#### [About this task]
Output every entry exactly as written, skipping any pictures.

#### [Records shown]
○ ○ ○ ○
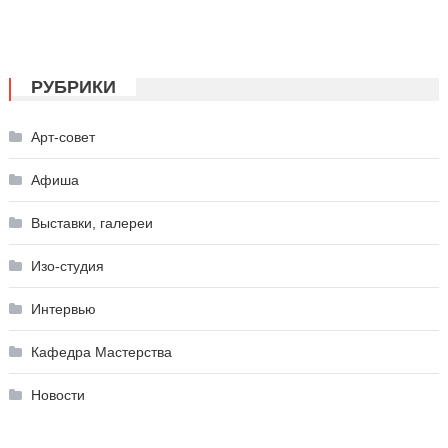
РУБРИКИ
Арт-совет
Афиша
Выставки, галереи
Изо-студия
Интервью
Кафедра Мастерства
Новости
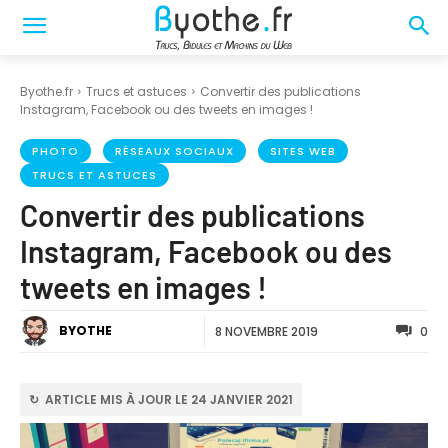
Byothe.fr
Trucs et astuces
Convertir des publications
Instagram, Facebook ou des tweets en images !
PHOTO
RÉSEAUX SOCIAUX
SITES WEB
TRUCS ET ASTUCES
Convertir des publications
Instagram, Facebook ou des
tweets en images !
BYOTHE
8 NOVEMBRE 2019
0
↻ ARTICLE MIS À JOUR LE 24 JANVIER 2021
○ ○ ○ ○
#### [Final answer]
РУБРИКИ
Арт-совет
Афиша
Выставки, галереи
Изо-студия
Интервью
Кафедра Мастерства
Новости
Byothe.fr
Trucs et astuces
Convertir des publications
Instagram, Facebook ou des tweets en images !
PHOTO
RÉSEAUX SOCIAUX
SITES WEB
TRUCS ET ASTUCES
Convertir des publications
Instagram, Facebook ou des
tweets en images !
BYOTHE
8 NOVEMBRE 2019
0
↻ ARTICLE MIS À JOUR LE 24 JANVIER 2021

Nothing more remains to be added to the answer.